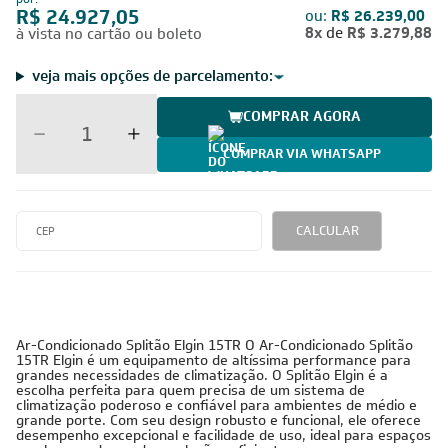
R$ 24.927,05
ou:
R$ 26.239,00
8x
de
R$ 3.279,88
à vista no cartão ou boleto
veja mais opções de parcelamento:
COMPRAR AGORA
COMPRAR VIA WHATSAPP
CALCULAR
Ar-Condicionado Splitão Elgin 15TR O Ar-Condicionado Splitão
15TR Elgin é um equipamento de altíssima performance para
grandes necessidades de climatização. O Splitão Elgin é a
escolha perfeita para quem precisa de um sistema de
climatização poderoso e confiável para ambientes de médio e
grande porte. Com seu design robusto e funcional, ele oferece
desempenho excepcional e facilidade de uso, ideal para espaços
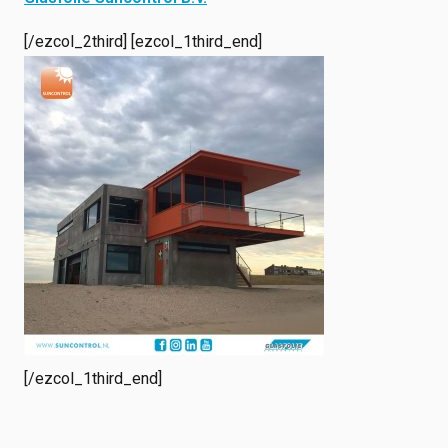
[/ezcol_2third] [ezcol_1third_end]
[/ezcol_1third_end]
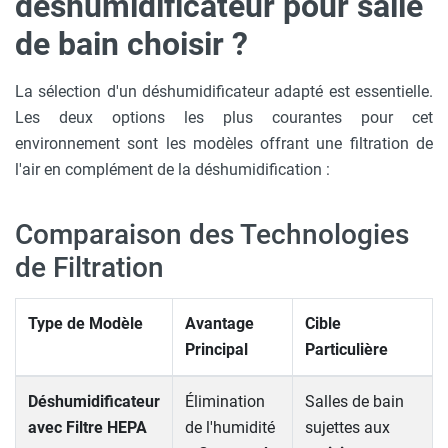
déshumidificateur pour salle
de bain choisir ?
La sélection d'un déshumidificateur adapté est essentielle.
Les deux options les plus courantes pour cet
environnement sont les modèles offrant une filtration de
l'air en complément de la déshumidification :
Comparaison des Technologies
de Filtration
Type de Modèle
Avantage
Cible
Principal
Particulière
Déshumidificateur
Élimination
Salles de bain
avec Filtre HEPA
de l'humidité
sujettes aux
════════════════
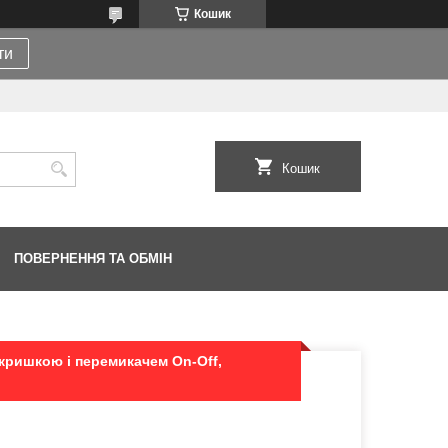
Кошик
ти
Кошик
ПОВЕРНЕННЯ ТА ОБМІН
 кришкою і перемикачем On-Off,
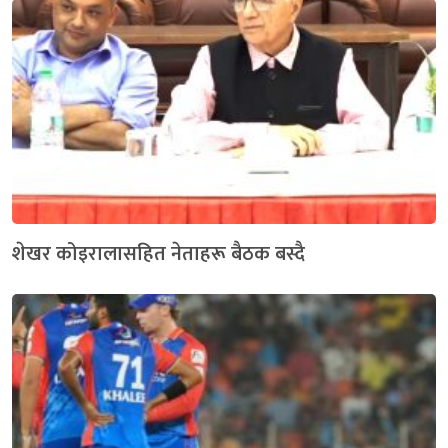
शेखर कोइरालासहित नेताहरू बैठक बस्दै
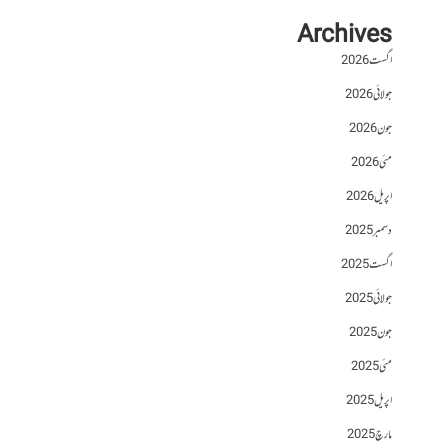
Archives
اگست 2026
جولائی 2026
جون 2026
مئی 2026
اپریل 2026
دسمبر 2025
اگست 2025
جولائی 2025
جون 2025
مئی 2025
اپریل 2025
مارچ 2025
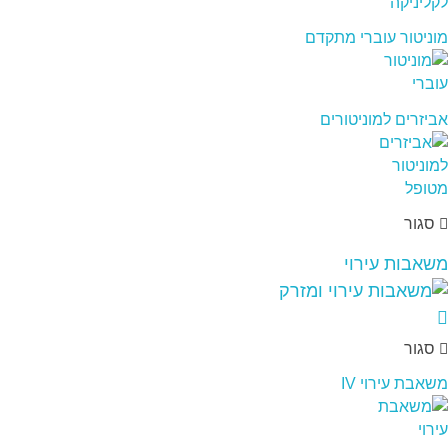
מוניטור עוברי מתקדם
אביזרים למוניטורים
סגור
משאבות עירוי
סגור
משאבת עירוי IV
════════════════
PROMPT: Working from the data above, extract solely the lines from the one containing "La sélection d'un" through the one containing "sujettes aux", exactly as they appear, both included.

WRITTEN SOLUTION:
La sélection d'un déshumidificateur adapté est essentielle.
Les deux options les plus courantes pour cet
environnement sont les modèles offrant une filtration de
l'air en complément de la déshumidification :
Comparaison des Technologies
de Filtration
Type de Modèle
Avantage
Cible
Principal
Particulière
Déshumidificateur
Élimination
Salles de bain
avec Filtre HEPA
de l'humidité
sujettes aux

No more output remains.